贺占霆面朝天花板,眩晕的感觉使表情看上去有些痛苦。辛慕体察到他的不适,伸出十只水鳝般的指头在他头颅各个穴道按摩游走。
“这么短时间哪儿去换那么多美金?”她问。
“让依娜去找老蒋,他搞外汇,自家保险柜都能拿出那么多。”
“那我给她打电话。”
辛慕掏出手机,拨通贺依娜,将丈夫的意思一一转达。
谢元奎对身后秘书耳语两句,秘书走出去,恰好秦洛从外面接完电话进来。
“老爷,查清楚了,跟少爷一起被绑走的是寰宇市场二部的秘书,姓杨。据公司里的人说,昨天下午少爷让她帮忙打理车子,随后两人都不见了。”
“会不会跟这个姓杨的女人有关?”贺占霆敏感而略显神经质的问。
“应该不会,停车场监控显示,车子开出去的时候驾驶位和副驾位是两个蒙面人,而少爷和那位姑娘都躺在后座,估计是晕过去了。”

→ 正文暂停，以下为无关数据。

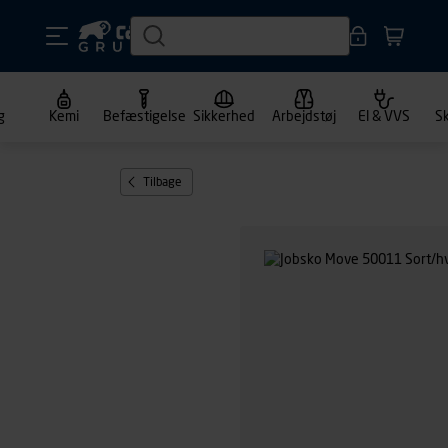
g
Kemi
Befæstigelse
Sikkerhed
Arbejdstøj
El & VVS
S
Tilbage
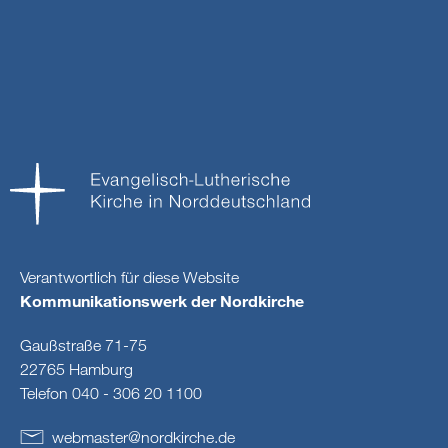
Verantwortlich für diese Website
Kommunikationswerk der Nordkirche
Gaußstraße 71-75
22765 Hamburg
Telefon 040 - 306 20 1100
webmaster
@
nordkirche
.
de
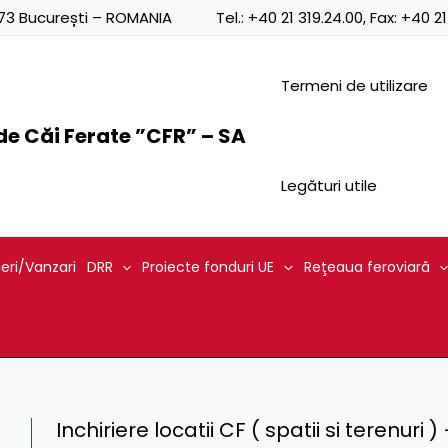
0873 București – ROMANIA
Tel.:
+40 21 319.24.00
, Fax:
+40 21
Termeni de utilizare
e Căi Ferate ”CFR” – SA
Legături utile
ieri/Vanzari
DRR
Proiecte fonduri UE
Reţeaua feroviară
Inchiriere locatii CF ( spatii si terenuri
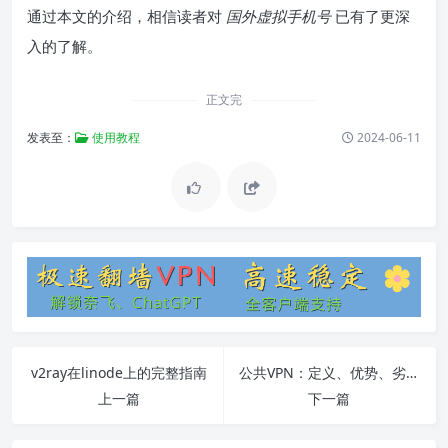
通过本文的介绍，相信读者对
国外虚拟手机号
已有了更深
入的了解。
正文完
发表至：
使用教程
2024-06-11
v2ray在linode上的完整指南
公共VPN：定义、优势、劣势、使用注意事项及FAQ
上一篇
下一篇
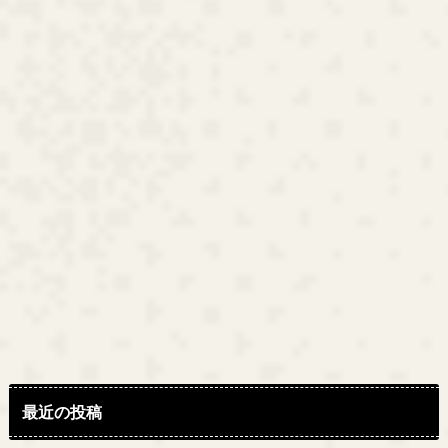
最近の投稿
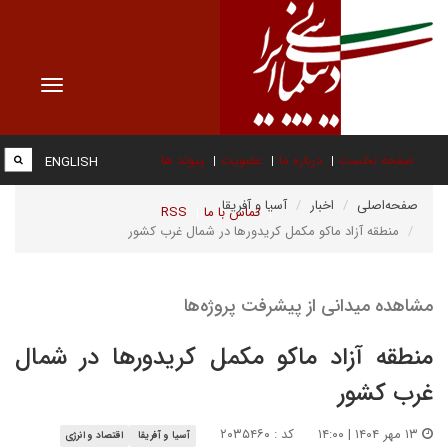
Toggle
vigation
صفحه نخست
درباره ما
عضویت
پیوند ها
ENGLISH
صفحه‌اصلی
اخبار
آسیا و آفریقا
تماس با ما
RSS
منطقه آزاد ماکو مکمل کریدورها در شمال غرب کشور
مشاهده میدانی از پیشرفت پروژه‌ها
منطقه آزاد ماکو مکمل کریدورها در شمال
غرب کشور
۱۳ مهر ۱۴۰۴ | ۱۴:۰۰
کد : ۲۰۳۵۴۶۰
آسیا و آفریقا
اقتصاد و انرژی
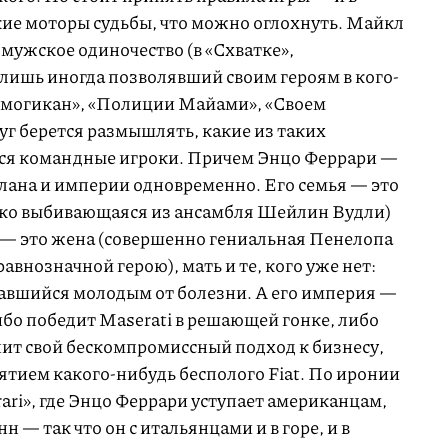
кие моторы судьбы, что можно оглохнуть. Майкл
мужское одиночество (в «Схватке»,
 лишь иногда позволявший своим героям в кого-
з могикан», «Полиции Майами», «Своем
руг берется размышлять, какие из таких
ся командные игроки. Причем Энцо Феррари —
клана и империи одновременно. Его семья — это
ько выбивающаяся из ансамбля Шейлин Вудли)
 — это жена (совершенно гениальная Пенелопа
авнозначной герою), мать и те, кого уже нет:
чавшийся молодым от болезни. А его империя —
либо победит Maserati в решающей гонке, либо
нит свой бескомпромиссный подход к бизнесу,
ятием какого-нибудь бесполого Fiat. По иронии
rari», где Энцо Феррари уступает американцам,
— так что он с итальянцами и в горе, и в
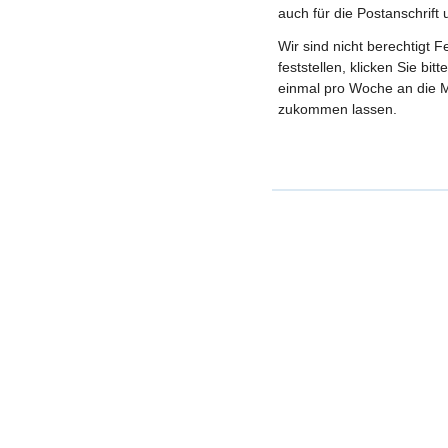
auch für die Postanschrift
Wir sind nicht berechtigt 
feststellen, klicken Sie bi
einmal pro Woche an die M
zukommen lassen.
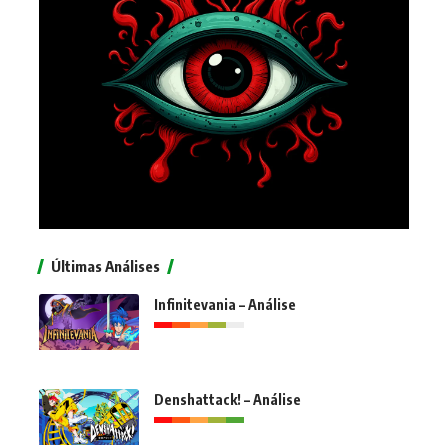
Últimas Análises
Infinitevania – Análise
Denshattack! – Análise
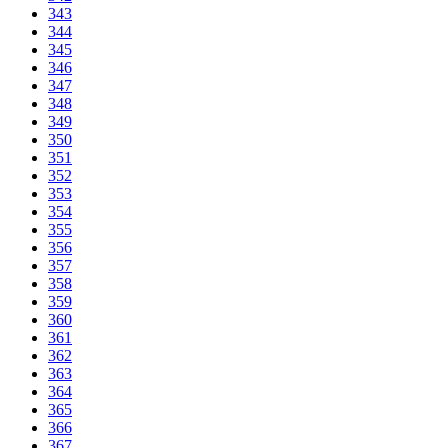
343
344
345
346
347
348
349
350
351
352
353
354
355
356
357
358
359
360
361
362
363
364
365
366
367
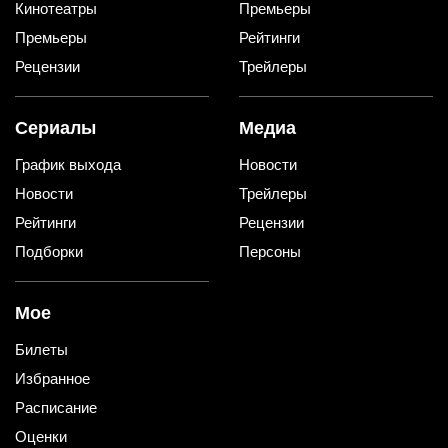
Кинотеатры
Премьеры
Премьеры
Рейтинги
Рецензии
Трейлеры
Сериалы
Медиа
График выхода
Новости
Новости
Трейлеры
Рейтинги
Рецензии
Подборки
Персоны
Мое
Билеты
Избранное
Расписание
Оценки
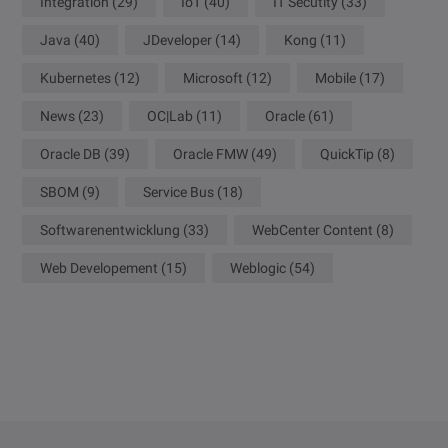
Integration
(29)
IoT
(40)
IT Secutity
(33)
Java
(40)
JDeveloper
(14)
Kong
(11)
Kubernetes
(12)
Microsoft
(12)
Mobile
(17)
News
(23)
OC|Lab
(11)
Oracle
(61)
Oracle DB
(39)
Oracle FMW
(49)
QuickTip
(8)
SBOM
(9)
Service Bus
(18)
Softwarenentwicklung
(33)
WebCenter Content
(8)
Web Developement
(15)
Weblogic
(54)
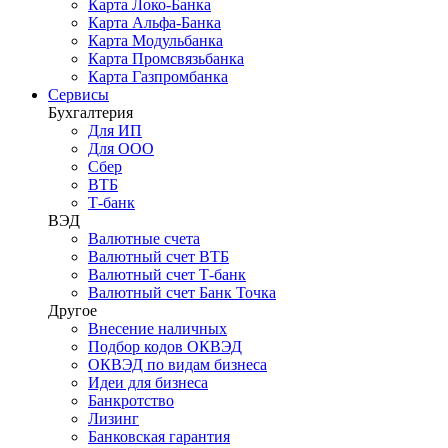
Карта Локо-Банка
Карта Альфа-Банка
Карта Модульбанка
Карта Промсвязьбанка
Карта Газпромбанка
Сервисы
Бухгалтерия
Для ИП
Для ООО
Сбер
ВТБ
Т-банк
ВЭД
Валютные счета
Валютный счет ВТБ
Валютный счет Т-банк
Валютный счет Банк Точка
Другое
Внесение наличных
Подбор кодов ОКВЭД
ОКВЭД по видам бизнеса
Идеи для бизнеса
Банкротство
Лизинг
Банковская гарантия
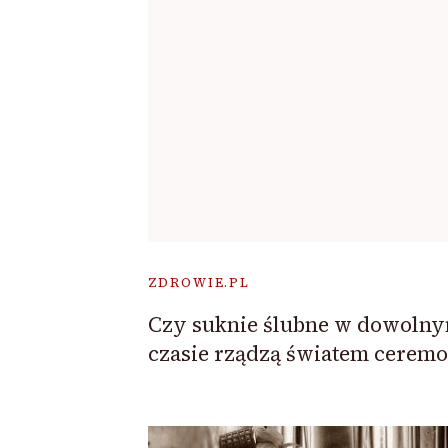
ZDROWIE.PL
Czy suknie ślubne w dowoln
czasie rządzą światem ceremo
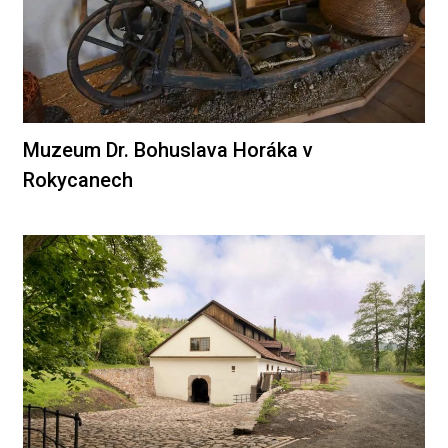
Muzeum Dr. Bohuslava Horáka v
Rokycanech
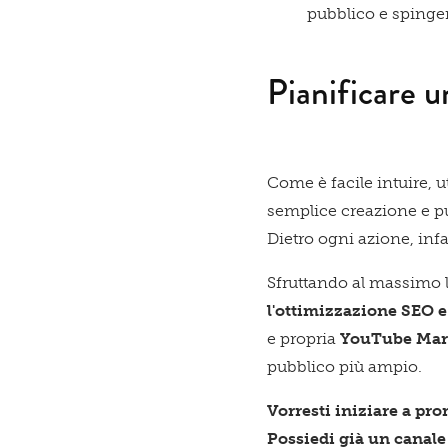
pubblico e spinger
Pianificare 
Come è facile intuire, u
semplice creazione e p
Dietro ogni azione, infa
Sfruttando al massimo l
l'ottimizzazione SEO 
e propria
YouTube Mark
pubblico più ampio.
Vorresti iniziare a pr
Possiedi già un canal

“绑这女孩应该是临时起意,他们没料到现场有第三者。”谢元奎打开手提电脑,操纵鼠标将有价值的视频调出,“车一路开得很快,进老城区后就彻底失踪了。”
“老谢,我心慌得厉害……”贺占霆沮丧的低吟道。
“人之常情,无论家境贫富,谁家父母丢了孩子都跟丢了魂似的。你也别太心焦,就按我们的部署行事,等对方再打来电话,应该就是要确定交赎金的细节了。”
“只要冲儿平安无事,花多少钱都没关系。”
“是。你放心,只要他们伸脑袋取钱,就别想溜之大吉。”
“让他们拿钱,这样冲儿才万无一失,千万别硬碰硬。”贺占霆再三强调。
“我明白。”谢元奎瞄了眼辛慕,辛慕脸上浮现出不易察觉的微妙神色,“为保令郎安全,我们不会当场行动,只打算跟着嫌犯顺藤摸瓜,再一网打尽。”
“哎。”贺占霆闭上眼,头疼欲裂。
“睡会儿吧,你得养精蓄锐跟他们周旋。”谢元奎建议,将领口松了松,“知道你还在筹钱,一时半儿不会来电话的。”
“哪儿睡得着。”
“老爷,闭眼养养神也行。”秦洛殷切的说,也是一脸担忧,“谢局长说的没错,这时候您不能垮啊。”
“那这边?”
“放心,我在这儿,等他们来电你再起来。”
道过谢后,贺占霆进卧室躺下,秦洛于床边守候。
辛慕在谢元奎对面坐下,神情呆滞面容憔悴,握着的手机放于两膝上。忽然屏幕亮起,因关了静音所以没发出声响,再一看,是贺依娜打来的。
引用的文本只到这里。